[WHAT YOU NEED TO DO] From the first line to the last, output the records exactly and drop any images.

[INPUT MATERIAL]
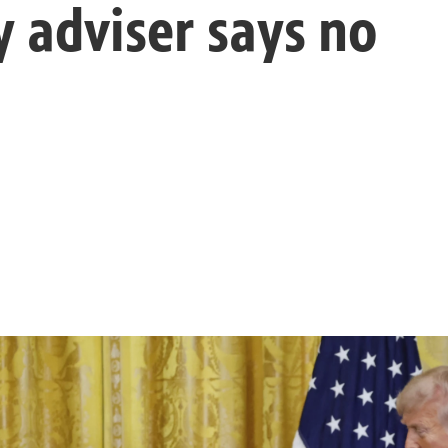
y adviser says no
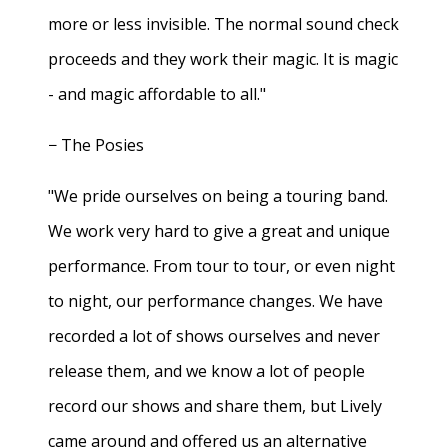
more or less invisible. The normal sound check
proceeds and they work their magic. It is magic
- and magic affordable to all."
− The Posies
"We pride ourselves on being a touring band.
We work very hard to give a great and unique
performance. From tour to tour, or even night
to night, our performance changes. We have
recorded a lot of shows ourselves and never
release them, and we know a lot of people
record our shows and share them, but Lively
came around and offered us an alternative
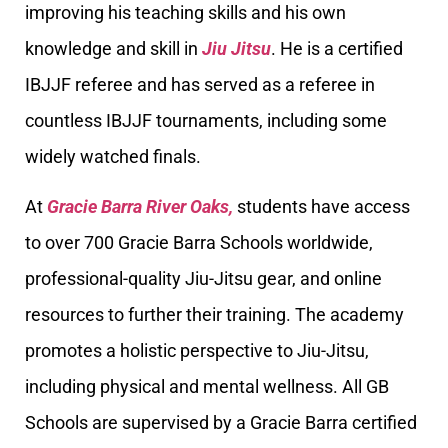
improving his teaching skills and his own
knowledge and skill in
Jiu Jitsu
. He is a certified
IBJJF referee and has served as a referee in
countless IBJJF tournaments, including some
widely watched finals.
At
Gracie Barra River Oaks,
students have access
to over 700 Gracie Barra Schools worldwide,
professional-quality Jiu-Jitsu gear, and online
resources to further their training. The academy
promotes a holistic perspective to Jiu-Jitsu,
including physical and mental wellness. All GB
Schools are supervised by a Gracie Barra certified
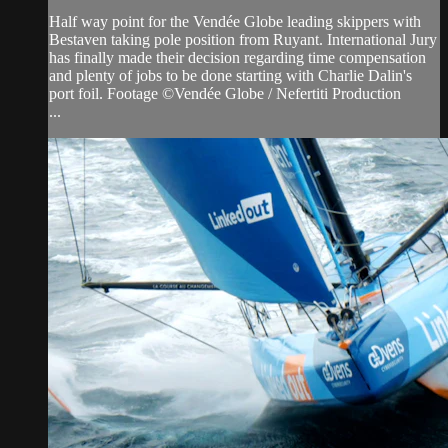
Half way point for the Vendée Globe leading skippers with
Bestaven taking pole position from Ruyant. International Jury
has finally made their decision regarding time compensation
and plenty of jobs to be done starting with Charlie Dalin's
port foil. Footage ©Vendée Globe / Nefertiti Production
...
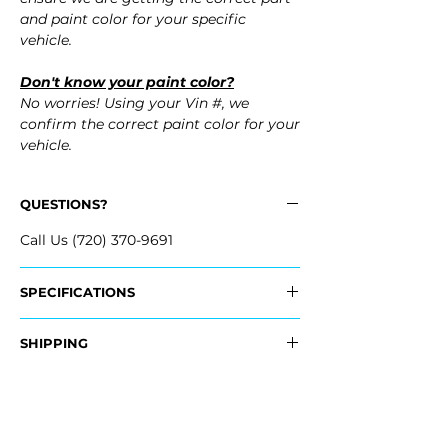
and paint color for your specific
vehicle.
Don't know your paint color?
No worries! Using your Vin #, we
confirm the correct paint color for your
vehicle.
QUESTIONS?
Call Us (720) 370-9691
SPECIFICATIONS
OEM Part #:
SHIPPING
- 6410B308
Nationwide Freight Shipping
Fits:
- Carefully Packaged, Never Folded
- 2008 Mitsubishi Lancer Evolution Evo
- Shipping Calculated at Checkout
- 2009 Mitsubishi Lancer Evolution Evo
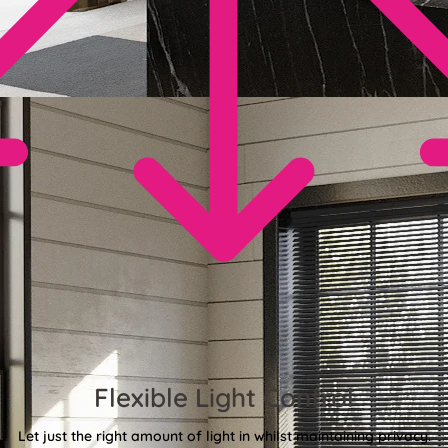
Flexible Light Control
Let just the right amount of light in whilst maintaining privacy.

[ANSWER FOR THIS EXERCISE]
y adviser says no
more or less invisible. The normal sound check
proceeds and they work their magic. It is magic
- and magic affordable to all."
− The Posies
"We pride ourselves on being a touring band.
We work very hard to give a great and unique
performance. From tour to tour, or even night
to night, our performance changes. We have
recorded a lot of shows ourselves and never
release them, and we know a lot of people
record our shows and share them, but Lively
came around and offered us an alternative
improving his teaching skills and his own
knowledge and skill in
Jiu Jitsu
. He is a certified
IBJJF referee and has served as a referee in
countless IBJJF tournaments, including some
widely watched finals.
At
Gracie Barra River Oaks,
students have access
to over 700 Gracie Barra Schools worldwide,
professional-quality Jiu-Jitsu gear, and online
resources to further their training. The academy
promotes a holistic perspective to Jiu-Jitsu,
including physical and mental wellness. All GB
Schools are supervised by a Gracie Barra certified
Half way point for the Vendée Globe leading skippers with
Bestaven taking pole position from Ruyant. International Jury
has finally made their decision regarding time compensation
and plenty of jobs to be done starting with Charlie Dalin's
port foil. Footage ©Vendée Globe / Nefertiti Production
...
and paint color for your specific
vehicle.
Don't know your paint color?
No worries! Using your Vin #, we
confirm the correct paint color for your
vehicle.
QUESTIONS?
Call Us (720) 370-9691
SPECIFICATIONS
OEM Part #:
SHIPPING
- 6410B308
Nationwide Freight Shipping
Fits:
- Carefully Packaged, Never Folded
- 2008 Mitsubishi Lancer Evolution Evo
- Shipping Calculated at Checkout
- 2009 Mitsubishi Lancer Evolution Evo
Flexible Light Control
Let just the right amount of light in whilst maintaining privacy.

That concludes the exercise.